**Task goal**
Without reproducing any picture, copy the records word for word.

>>

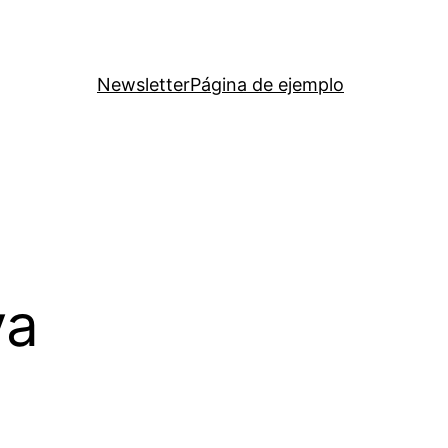
Newsletter
Página de ejemplo
va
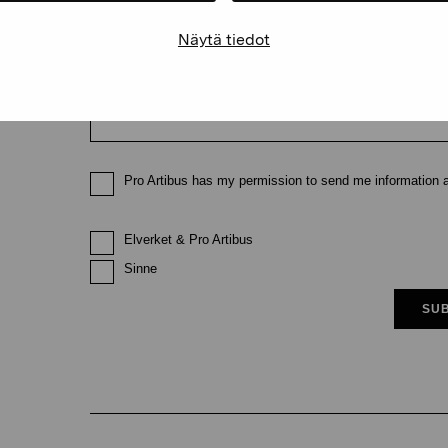
Näytä tiedot
Email
Pro Artibus has my permission to send me information ab
Elverket & Pro Artibus
Sinne
SUB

<<

**Written response**
Newsletter
Página de ejemplo
va
Näytä tiedot
Email
Pro Artibus has my permission to send me information ab
Elverket & Pro Artibus
Sinne
SUB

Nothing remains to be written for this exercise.